▸ **EXERCISE INSTRUCTIONS**
Only the lines containing "undo" belong in the answer; find them in the material below.
Segment Start: MATERIAL PROVIDED
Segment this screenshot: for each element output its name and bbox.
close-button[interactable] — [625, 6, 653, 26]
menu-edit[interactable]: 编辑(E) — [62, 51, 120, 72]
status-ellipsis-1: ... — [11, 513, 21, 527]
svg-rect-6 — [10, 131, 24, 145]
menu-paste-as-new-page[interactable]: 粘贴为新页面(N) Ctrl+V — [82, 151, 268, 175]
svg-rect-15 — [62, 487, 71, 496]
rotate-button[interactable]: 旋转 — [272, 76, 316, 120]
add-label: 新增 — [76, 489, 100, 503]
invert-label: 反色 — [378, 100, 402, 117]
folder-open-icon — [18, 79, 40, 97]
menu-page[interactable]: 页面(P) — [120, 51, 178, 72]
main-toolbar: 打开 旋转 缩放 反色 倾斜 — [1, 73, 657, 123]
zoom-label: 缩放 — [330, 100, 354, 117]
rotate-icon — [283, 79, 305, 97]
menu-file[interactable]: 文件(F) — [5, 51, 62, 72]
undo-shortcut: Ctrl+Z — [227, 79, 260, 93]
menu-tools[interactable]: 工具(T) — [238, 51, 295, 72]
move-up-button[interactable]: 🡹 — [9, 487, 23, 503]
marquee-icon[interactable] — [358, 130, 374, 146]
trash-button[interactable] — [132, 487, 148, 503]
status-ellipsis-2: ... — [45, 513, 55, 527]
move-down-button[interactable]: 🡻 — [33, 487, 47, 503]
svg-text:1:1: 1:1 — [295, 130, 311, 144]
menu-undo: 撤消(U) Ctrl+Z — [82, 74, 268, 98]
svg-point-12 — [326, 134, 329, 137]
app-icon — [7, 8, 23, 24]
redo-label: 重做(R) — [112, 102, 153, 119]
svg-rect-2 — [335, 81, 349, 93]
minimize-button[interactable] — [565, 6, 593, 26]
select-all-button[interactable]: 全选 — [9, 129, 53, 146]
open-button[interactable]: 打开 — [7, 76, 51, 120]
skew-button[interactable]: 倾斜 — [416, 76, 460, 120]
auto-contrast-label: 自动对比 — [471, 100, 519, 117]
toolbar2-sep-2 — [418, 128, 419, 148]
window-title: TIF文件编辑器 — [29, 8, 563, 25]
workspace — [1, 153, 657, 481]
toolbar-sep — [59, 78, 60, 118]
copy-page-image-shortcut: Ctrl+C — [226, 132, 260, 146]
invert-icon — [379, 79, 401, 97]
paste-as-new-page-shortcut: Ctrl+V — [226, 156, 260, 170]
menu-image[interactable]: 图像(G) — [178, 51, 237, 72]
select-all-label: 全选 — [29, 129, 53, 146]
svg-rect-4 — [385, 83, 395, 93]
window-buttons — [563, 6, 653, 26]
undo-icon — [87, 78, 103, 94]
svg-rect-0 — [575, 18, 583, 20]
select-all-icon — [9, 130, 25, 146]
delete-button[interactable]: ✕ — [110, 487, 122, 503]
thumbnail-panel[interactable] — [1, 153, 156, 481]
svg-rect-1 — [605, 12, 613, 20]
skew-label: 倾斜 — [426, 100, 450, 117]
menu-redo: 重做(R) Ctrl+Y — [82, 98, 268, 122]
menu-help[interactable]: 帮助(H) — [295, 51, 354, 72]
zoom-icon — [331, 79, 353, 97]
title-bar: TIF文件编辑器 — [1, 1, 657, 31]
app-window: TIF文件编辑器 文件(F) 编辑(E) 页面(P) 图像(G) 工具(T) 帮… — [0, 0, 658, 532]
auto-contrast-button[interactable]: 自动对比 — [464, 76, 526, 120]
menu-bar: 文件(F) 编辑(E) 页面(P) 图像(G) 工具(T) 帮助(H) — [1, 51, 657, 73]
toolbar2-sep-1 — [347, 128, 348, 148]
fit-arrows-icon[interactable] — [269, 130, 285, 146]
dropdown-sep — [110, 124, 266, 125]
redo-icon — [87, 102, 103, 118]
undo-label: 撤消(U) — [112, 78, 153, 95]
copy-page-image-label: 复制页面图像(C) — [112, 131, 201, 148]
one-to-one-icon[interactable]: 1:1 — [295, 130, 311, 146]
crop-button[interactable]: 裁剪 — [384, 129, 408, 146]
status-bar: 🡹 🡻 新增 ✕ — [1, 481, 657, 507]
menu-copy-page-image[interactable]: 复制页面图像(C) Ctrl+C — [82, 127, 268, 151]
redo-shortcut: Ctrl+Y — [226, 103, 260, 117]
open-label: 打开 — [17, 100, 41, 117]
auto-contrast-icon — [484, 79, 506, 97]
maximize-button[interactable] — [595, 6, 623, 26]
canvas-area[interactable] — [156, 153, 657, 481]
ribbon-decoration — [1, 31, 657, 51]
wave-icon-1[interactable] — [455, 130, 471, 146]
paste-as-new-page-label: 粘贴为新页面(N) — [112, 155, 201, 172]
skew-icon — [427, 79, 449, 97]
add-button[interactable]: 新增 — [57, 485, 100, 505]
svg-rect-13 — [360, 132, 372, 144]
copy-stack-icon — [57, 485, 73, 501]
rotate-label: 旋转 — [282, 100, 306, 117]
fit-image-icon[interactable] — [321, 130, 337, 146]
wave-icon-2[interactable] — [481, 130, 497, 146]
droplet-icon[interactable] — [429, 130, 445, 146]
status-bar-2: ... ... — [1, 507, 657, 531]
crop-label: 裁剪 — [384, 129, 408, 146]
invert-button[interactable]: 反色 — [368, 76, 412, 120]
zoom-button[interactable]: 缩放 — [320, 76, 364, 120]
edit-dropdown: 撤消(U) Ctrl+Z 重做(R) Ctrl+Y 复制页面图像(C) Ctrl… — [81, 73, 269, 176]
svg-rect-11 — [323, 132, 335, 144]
Segment End: MATERIAL PROVIDED
▸ **COMPLETED TASK**
undo-shortcut: Ctrl+Z — [227, 79, 260, 93]
menu-undo: 撤消(U) Ctrl+Z — [82, 74, 268, 98]
undo-icon — [87, 78, 103, 94]
undo-label: 撤消(U) — [112, 78, 153, 95]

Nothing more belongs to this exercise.